|
Appendix I:
Interfacing NMR Facilities, e.g. the NMR Facility at Madison
A promising approach to these problems is to harness recent developments
in information technology to develop specific tools designed to
facilitate communication and provide access to prior information
and distributed expertise. One such model is being pursued at
the University of Wisconsin in the NIH NCRR funded National Magnetic
Resonance Facility at Madison.

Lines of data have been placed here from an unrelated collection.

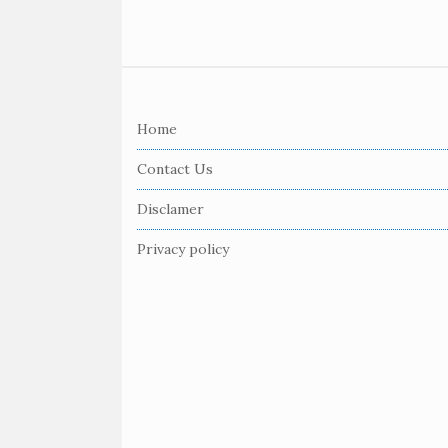
S
i
Home
t
e
Contact Us
F
Disclamer
o
o
Privacy policy
t
e
r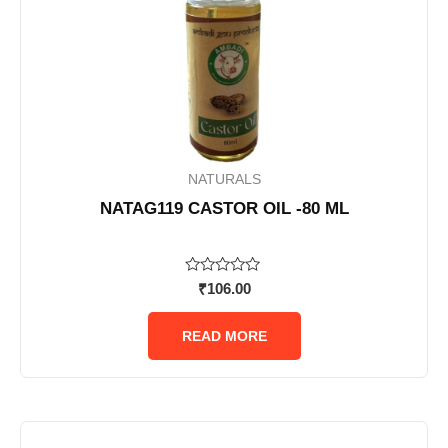
NATURALS
NATAG119 CASTOR OIL -80 ML
Rated
₹
106.00
0
out
of
READ MORE
5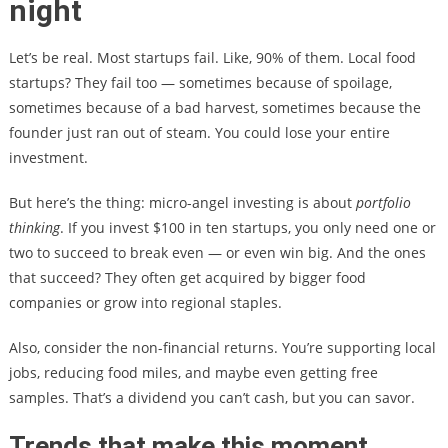
night
Let’s be real. Most startups fail. Like, 90% of them. Local food
startups? They fail too — sometimes because of spoilage,
sometimes because of a bad harvest, sometimes because the
founder just ran out of steam. You could lose your entire
investment.
But here’s the thing: micro-angel investing is about
portfolio
thinking
. If you invest $100 in ten startups, you only need one or
two to succeed to break even — or even win big. And the ones
that succeed? They often get acquired by bigger food
companies or grow into regional staples.
Also, consider the non-financial returns. You’re supporting local
jobs, reducing food miles, and maybe even getting free
samples. That’s a dividend you can’t cash, but you can savor.
Trends that make this moment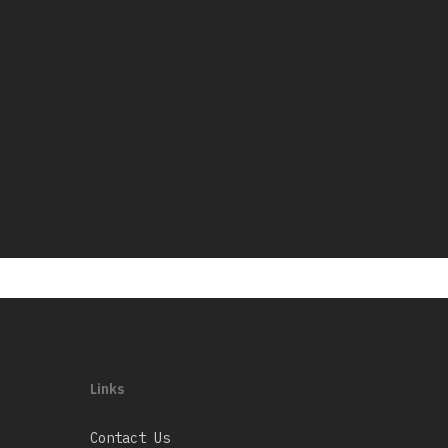
Links
Contact Us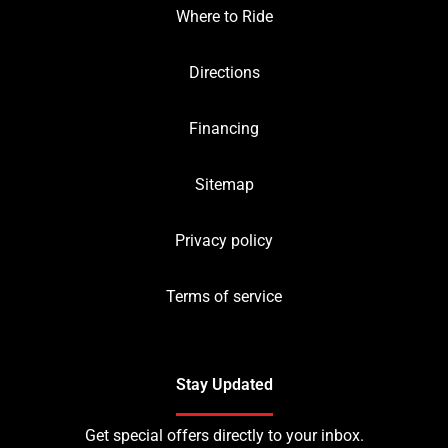
Where to Ride
Directions
Financing
Sitemap
Privacy policy
Terms of service
Stay Updated
Get special offers directly to your inbox.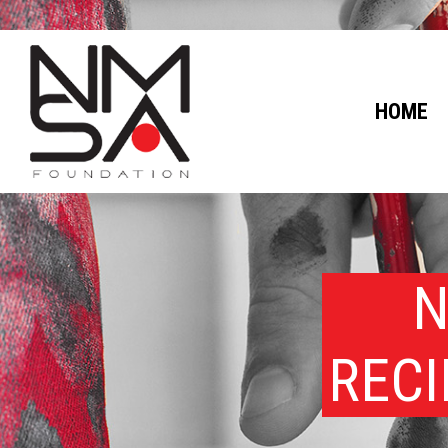
HOME
N
RECI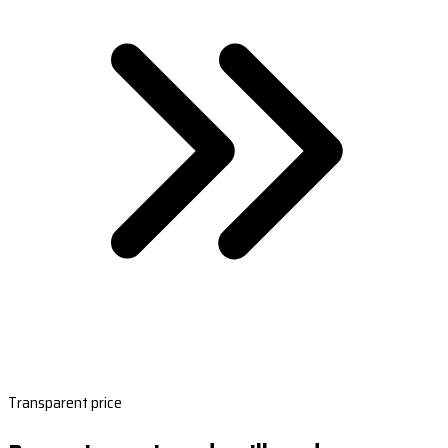
Transparent price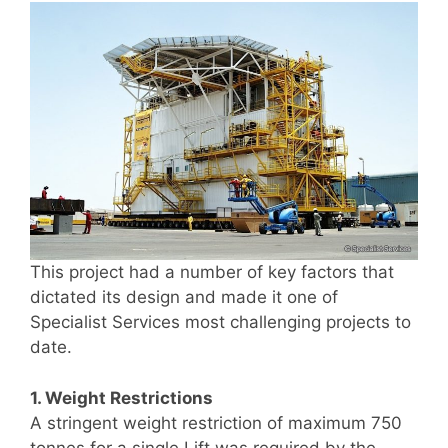
This project had a number of key factors that
dictated its design and made it one of
Specialist Services most challenging projects to
date.
1. Weight Restrictions
A stringent weight restriction of maximum 750
tonnes for a single Lift was required by the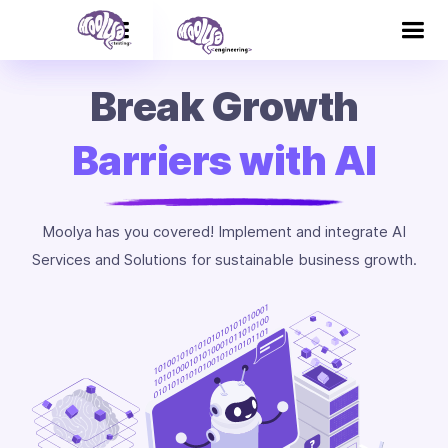
Break Growth
Barriers with AI
Moolya has you covered! Implement and integrate AI
Services and Solutions for sustainable business growth.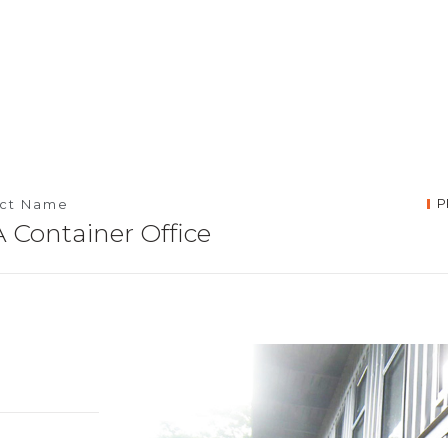
P
ect Name
 Container Office
umpur,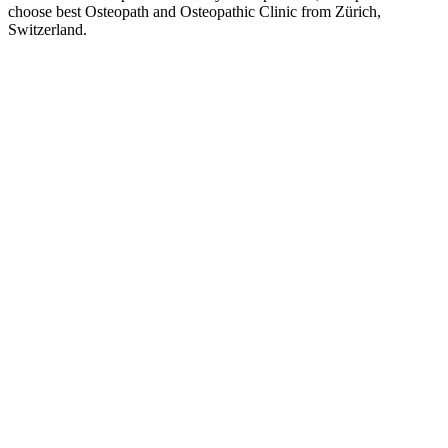
choose best Osteopath and Osteopathic Clinic from Zürich,
Switzerland.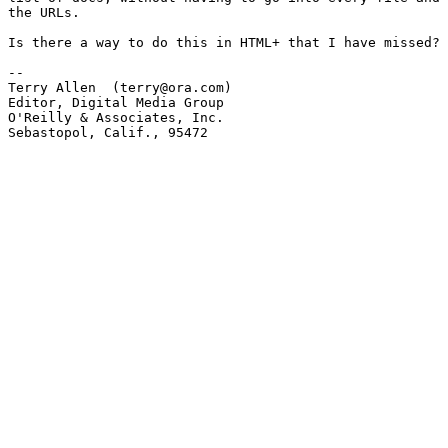
the URLs.  

Is there a way to do this in HTML+ that I have missed?

-- 

Terry Allen  (terry@ora.com)

Editor, Digital Media Group

O'Reilly & Associates, Inc.

Sebastopol, Calif., 95472
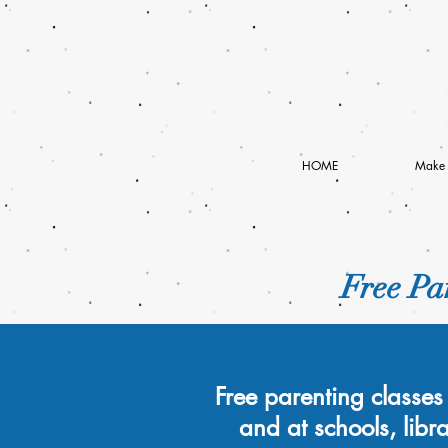
HOME
Make 
Free Par
Free parenting classes 
and at schools, libr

This collaboration grew from contacts
between the group in Biochemistry, who had been setting up a data
bank for biomolecular NMR, and groups in the Computer Sciences
Department, who had independent research projects underway in
the areas of distributed computing, scientific experiment management,
and visual exploration of very large sets of data and images.
Over the past decade these research activities relevant to the
NMR collaboratorium have been pursued: (1) The ZOO, develops computer
science tools to enable scientists and engineers to manage experimental
data from the desktop. (2) The DEVise Project, develops tools
for the visual exploration of tabular and multimedia information.
(3) The CONDOR Project, develops high throughput computing on
large collections of distributively owned computing resources.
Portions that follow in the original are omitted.